Reduce Carbon Deposits
Water/methanol injection will reduces carbon deposits inside the combustion chamber and in the intake manifold. Many engines use Exhaust Gas Recirculation (EGR) for emissions control which can lead to massive carbon build up inside the air intake. Water/methanol injection will help to eliminate this build up and promote better airflow for better engine efficiency. Reducing carbon build up in the combustion chamber helps to reduce “hot spots” that can cause unwanted pre-ignition and detonation. In some instances, water/methanol injection can also slightly increase fuel economy.

Looks good, obviously the pic of the turbo setup is different to mine but the principles are the same. The main thing for me was the progressive injection for set psi’s, the failsafe errors and that it was compatible with water AND methanol (50% max).

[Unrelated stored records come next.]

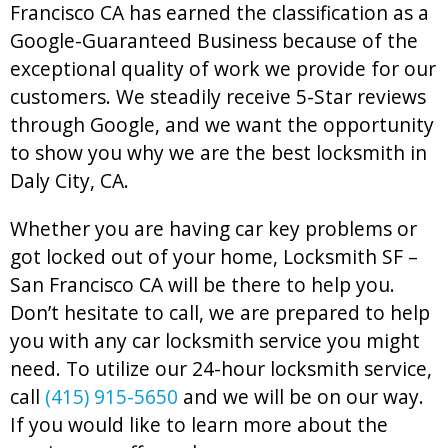
Francisco CA has earned the classification as a
Google-Guaranteed Business because of the
exceptional quality of work we provide for our
customers. We steadily receive 5-Star reviews
through Google, and we want the opportunity
to show you why we are the best locksmith in
Daly City, CA.
Whether you are having car key problems or
got locked out of your home, Locksmith SF –
San Francisco CA will be there to help you.
Don’t hesitate to call, we are prepared to help
you with any car locksmith service you might
need. To utilize our 24-hour locksmith service,
call
(415) 915-5650
and we will be on our way.
If you would like to learn more about the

Boost Referenced Progressive Controller
The AEM Water/Methanol Injection System uses an on-demand boost referenced progressive controller to drive a high pressure injection pump. Basing injection progressively on manifold pressure allows for the correct amount of water/methanol to be injected at all points along the engine’s power curve. At lower boost levels where only a small amount of water/methanol flow is needed, the controller drives the pump at low speed delivering the necessary flow rate. As boost increases, along with intake air temperatures increasing as well, the controller increases the pump speed allowing for more water/methanol to be injected into the engine, helping to cool and control combustion when it’s needed most.

Luvly Jubbly!

Here is the kit I received. It was everything but a tank from the basic kit – High pressure water pump & fixings, AEM electronics progressive module, check valve, jets, bulkhead grommets, additional push fit fittings, tank tap fitting and an array of hoses. But it also had an additional item – a filter unit (another £25 from AEM!) which was unexpected:















I wasn’t too bothered about no tank as I wanted something larger than their 1 gallon (about 5 litres) and something custom. As a result of no tank, there was also no float switch – I.e. nothing to wire up to the electrics to let me know when the fluid is running low. So what to do for the missing parts?

First thing was to source a tank which I would want to mount it in the boot (trunk to you foreigners). I looked at several very expensive fabricated items directly for water injection at £85-200! Expensive stuff! Then looked into plastic storage containers, a lot cheaper, but not quite the ‘look’ I’d want visible in a stripped out car. Then while cruising around a car boot I saw an item which gave me a brain wave - Use a nice metal jerry can!

An ebay search later and £19.99 of your finest UK pounds and I had this delivered:



I went for a red can with a 10 litre capacity – looked a good shape too rather than the tall ones to make the mounting easier.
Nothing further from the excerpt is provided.